* _Description of the task_
Do not include the pictures; repeat the rest of the data exactly.

☆ ☆ ☆

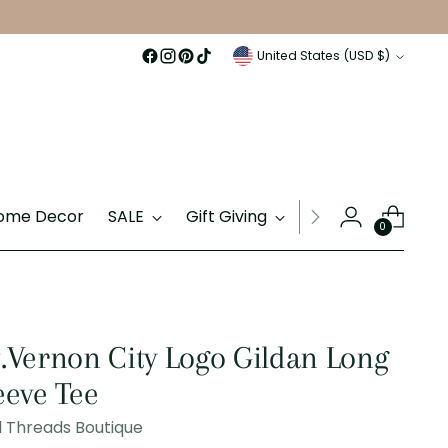
Currency
United States (USD $)
ome Decor
SALE
Gift Giving
Gift Cards
0
.Vernon City Logo Gildan Long
eeve Tee
 Threads Boutique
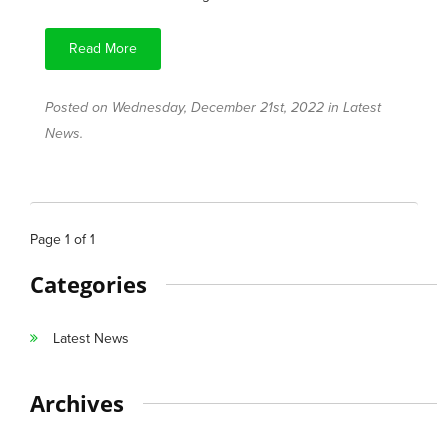
Read More
Posted on Wednesday, December 21st, 2022 in
Latest
News
.
Page
1
of
1
Categories
Latest News
Archives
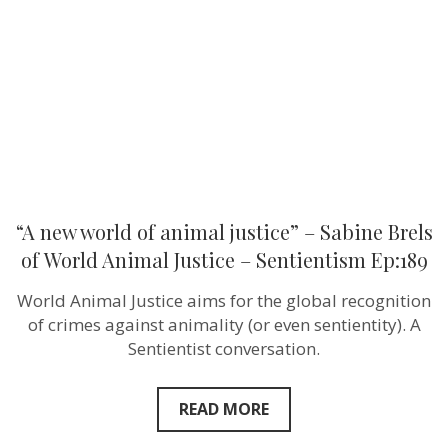
justice”
–
Sabine
Brels
of World
Animal
Justice
–
Sentientism
Ep:189
“A new world of animal justice” – Sabine Brels
of World Animal Justice – Sentientism Ep:189
World Animal Justice aims for the global recognition
of crimes against animality (or even sentientity). A
Sentientist conversation.
READ MORE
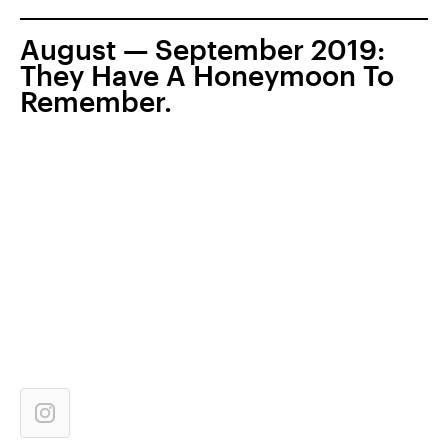
August — September 2019:
They Have A Honeymoon To
Remember.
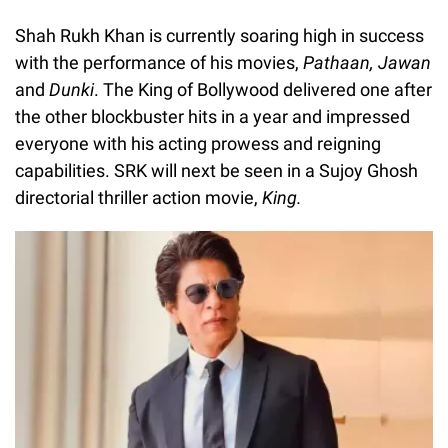
Shah Rukh Khan is currently soaring high in success
with the performance of his movies,
Pathaan, Jawan
and
Dunki
. The King of Bollywood delivered one after
the other blockbuster hits in a year and impressed
everyone with his acting prowess and reigning
capabilities. SRK will next be seen in a Sujoy Ghosh
directorial thriller action movie,
King.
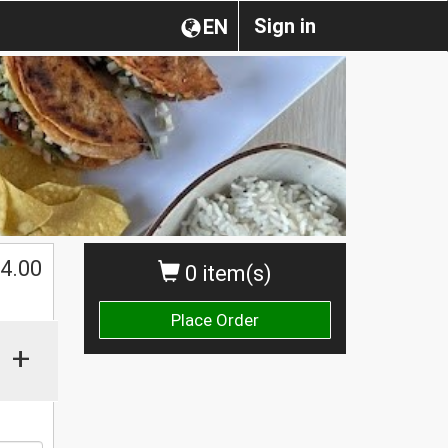
Sign in
EN
$
4.00
0 item(s)
Place Order
+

☆ ☆ ☆

* _Task answer_
Currency
United States (USD $)
ome Decor
SALE
Gift Giving
Gift Cards
0
.Vernon City Logo Gildan Long
eeve Tee
 Threads Boutique
Read More
Posted on Wednesday, December 21st, 2022 in
Latest
News
.
Page
1
of
1
Categories
Latest News
Archives
justice”
–
Sabine
Brels
of World
Animal
Justice
–
Sentientism
Ep:189
“A new world of animal justice” – Sabine Brels
of World Animal Justice – Sentientism Ep:189
World Animal Justice aims for the global recognition
of crimes against animality (or even sentientity). A
Sentientist conversation.
READ MORE
August — September 2019:
They Have A Honeymoon To
Remember.
Shah Rukh Khan is currently soaring high in success
with the performance of his movies,
Pathaan, Jawan
and
Dunki
. The King of Bollywood delivered one after
the other blockbuster hits in a year and impressed
everyone with his acting prowess and reigning
capabilities. SRK will next be seen in a Sujoy Ghosh
directorial thriller action movie,
King.
Sign in
EN
$
4.00
0 item(s)
Place Order
+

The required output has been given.